Retype each entry below exactly as it stands.

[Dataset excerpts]
○ ○ ○

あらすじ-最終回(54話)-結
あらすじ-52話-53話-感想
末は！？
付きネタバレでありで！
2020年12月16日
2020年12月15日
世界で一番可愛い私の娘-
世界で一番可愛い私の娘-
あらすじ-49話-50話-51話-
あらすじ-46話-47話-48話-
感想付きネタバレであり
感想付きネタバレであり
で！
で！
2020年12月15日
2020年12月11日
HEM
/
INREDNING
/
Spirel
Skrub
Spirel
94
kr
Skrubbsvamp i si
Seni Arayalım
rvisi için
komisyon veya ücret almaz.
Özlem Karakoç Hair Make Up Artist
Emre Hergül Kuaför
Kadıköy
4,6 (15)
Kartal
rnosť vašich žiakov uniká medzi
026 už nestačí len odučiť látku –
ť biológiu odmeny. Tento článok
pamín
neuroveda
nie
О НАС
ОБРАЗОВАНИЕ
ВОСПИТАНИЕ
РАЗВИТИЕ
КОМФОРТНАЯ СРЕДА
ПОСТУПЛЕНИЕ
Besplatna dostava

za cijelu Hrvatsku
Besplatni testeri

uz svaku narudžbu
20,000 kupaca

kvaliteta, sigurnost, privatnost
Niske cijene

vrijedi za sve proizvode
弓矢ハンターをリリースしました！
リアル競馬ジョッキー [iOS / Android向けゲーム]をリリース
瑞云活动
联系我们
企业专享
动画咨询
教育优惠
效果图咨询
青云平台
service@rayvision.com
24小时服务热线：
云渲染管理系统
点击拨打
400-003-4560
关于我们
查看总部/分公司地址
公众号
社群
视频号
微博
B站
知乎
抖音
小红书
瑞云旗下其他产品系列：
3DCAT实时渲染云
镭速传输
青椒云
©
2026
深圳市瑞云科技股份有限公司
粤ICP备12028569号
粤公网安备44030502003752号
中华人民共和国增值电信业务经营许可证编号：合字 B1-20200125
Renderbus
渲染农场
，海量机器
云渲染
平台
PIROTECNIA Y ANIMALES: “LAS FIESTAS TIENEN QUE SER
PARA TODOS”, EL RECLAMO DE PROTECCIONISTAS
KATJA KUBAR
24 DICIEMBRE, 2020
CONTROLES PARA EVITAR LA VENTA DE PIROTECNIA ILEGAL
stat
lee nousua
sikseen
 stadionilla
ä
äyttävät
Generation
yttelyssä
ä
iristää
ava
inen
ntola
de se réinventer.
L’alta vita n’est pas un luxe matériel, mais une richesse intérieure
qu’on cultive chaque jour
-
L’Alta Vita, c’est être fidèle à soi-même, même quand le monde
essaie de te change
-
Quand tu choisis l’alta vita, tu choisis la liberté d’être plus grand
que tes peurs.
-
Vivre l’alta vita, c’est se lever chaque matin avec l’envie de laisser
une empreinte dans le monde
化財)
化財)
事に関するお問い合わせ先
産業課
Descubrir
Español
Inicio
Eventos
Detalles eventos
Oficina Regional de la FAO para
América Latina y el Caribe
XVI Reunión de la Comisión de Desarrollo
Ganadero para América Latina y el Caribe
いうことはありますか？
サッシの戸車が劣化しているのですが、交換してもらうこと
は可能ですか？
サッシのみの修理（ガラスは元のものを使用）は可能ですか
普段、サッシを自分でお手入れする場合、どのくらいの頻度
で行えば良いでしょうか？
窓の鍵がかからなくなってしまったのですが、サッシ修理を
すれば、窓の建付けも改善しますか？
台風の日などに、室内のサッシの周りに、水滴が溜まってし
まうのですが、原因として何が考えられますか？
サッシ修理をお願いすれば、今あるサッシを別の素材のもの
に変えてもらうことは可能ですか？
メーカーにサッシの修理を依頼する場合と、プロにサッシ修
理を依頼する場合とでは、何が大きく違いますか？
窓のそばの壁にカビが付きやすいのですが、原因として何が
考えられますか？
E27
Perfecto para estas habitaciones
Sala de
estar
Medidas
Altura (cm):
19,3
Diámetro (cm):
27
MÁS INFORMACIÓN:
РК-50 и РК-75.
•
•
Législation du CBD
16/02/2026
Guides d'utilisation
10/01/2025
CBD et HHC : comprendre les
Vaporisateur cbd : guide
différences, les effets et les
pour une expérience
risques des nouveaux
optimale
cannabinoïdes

○ ○ ○

Result for this exercise:
あらすじ-最終回(54話)-結
あらすじ-52話-53話-感想
末は！？
付きネタバレでありで！
2020年12月16日
2020年12月15日
世界で一番可愛い私の娘-
世界で一番可愛い私の娘-
あらすじ-49話-50話-51話-
あらすじ-46話-47話-48話-
感想付きネタバレであり
感想付きネタバレであり
で！
で！
2020年12月15日
2020年12月11日
HEM
/
INREDNING
/
Spirel
Skrub
Spirel
94
kr
Skrubbsvamp i si
Seni Arayalım
rvisi için
komisyon veya ücret almaz.
Özlem Karakoç Hair Make Up Artist
Emre Hergül Kuaför
Kadıköy
4,6 (15)
Kartal
rnosť vašich žiakov uniká medzi
026 už nestačí len odučiť látku –
ť biológiu odmeny. Tento článok
pamín
neuroveda
nie
О НАС
ОБРАЗОВАНИЕ
ВОСПИТАНИЕ
РАЗВИТИЕ
КОМФОРТНАЯ СРЕДА
ПОСТУПЛЕНИЕ
Besplatna dostava

za cijelu Hrvatsku
Besplatni testeri

uz svaku narudžbu
20,000 kupaca

kvaliteta, sigurnost, privatnost
Niske cijene

vrijedi za sve proizvode
弓矢ハンターをリリースしました！
リアル競馬ジョッキー [iOS / Android向けゲーム]をリリース
瑞云活动
联系我们
企业专享
动画咨询
教育优惠
效果图咨询
青云平台
service@rayvision.com
24小时服务热线：
云渲染管理系统
点击拨打
400-003-4560
关于我们
查看总部/分公司地址
公众号
社群
视频号
微博
B站
知乎
抖音
小红书
瑞云旗下其他产品系列：
3DCAT实时渲染云
镭速传输
青椒云
©
2026
深圳市瑞云科技股份有限公司
粤ICP备12028569号
粤公网安备44030502003752号
中华人民共和国增值电信业务经营许可证编号：合字 B1-20200125
Renderbus
渲染农场
，海量机器
云渲染
平台
PIROTECNIA Y ANIMALES: “LAS FIESTAS TIENEN QUE SER
PARA TODOS”, EL RECLAMO DE PROTECCIONISTAS
KATJA KUBAR
24 DICIEMBRE, 2020
CONTROLES PARA EVITAR LA VENTA DE PIROTECNIA ILEGAL
stat
lee nousua
sikseen
 stadionilla
ä
äyttävät
Generation
yttelyssä
ä
iristää
ava
inen
ntola
de se réinventer.
L’alta vita n’est pas un luxe matériel, mais une richesse intérieure
qu’on cultive chaque jour
-
L’Alta Vita, c’est être fidèle à soi-même, même quand le monde
essaie de te change
-
Quand tu choisis l’alta vita, tu choisis la liberté d’être plus grand
que tes peurs.
-
Vivre l’alta vita, c’est se lever chaque matin avec l’envie de laisser
une empreinte dans le monde
化財)
化財)
事に関するお問い合わせ先
産業課
Descubrir
Español
Inicio
Eventos
Detalles eventos
Oficina Regional de la FAO para
América Latina y el Caribe
XVI Reunión de la Comisión de Desarrollo
Ganadero para América Latina y el Caribe
いうことはありますか？
サッシの戸車が劣化しているのですが、交換してもらうこと
は可能ですか？
サッシのみの修理（ガラスは元のものを使用）は可能ですか
普段、サッシを自分でお手入れする場合、どのくらいの頻度
で行えば良いでしょうか？
窓の鍵がかからなくなってしまったのですが、サッシ修理を
すれば、窓の建付けも改善しますか？
台風の日などに、室内のサッシの周りに、水滴が溜まってし
まうのですが、原因として何が考えられますか？
サッシ修理をお願いすれば、今あるサッシを別の素材のもの
に変えてもらうことは可能ですか？
メーカーにサッシの修理を依頼する場合と、プロにサッシ修
理を依頼する場合とでは、何が大きく違いますか？
窓のそばの壁にカビが付きやすいのですが、原因として何が
考えられますか？
E27
Perfecto para estas habitaciones
Sala de
estar
Medidas
Altura (cm):
19,3
Diámetro (cm):
27
MÁS INFORMACIÓN:
РК-50 и РК-75.
•
•
Législation du CBD
16/02/2026
Guides d'utilisation
10/01/2025
CBD et HHC : comprendre les
Vaporisateur cbd : guide
différences, les effets et les
pour une expérience
risques des nouveaux
optimale
cannabinoïdes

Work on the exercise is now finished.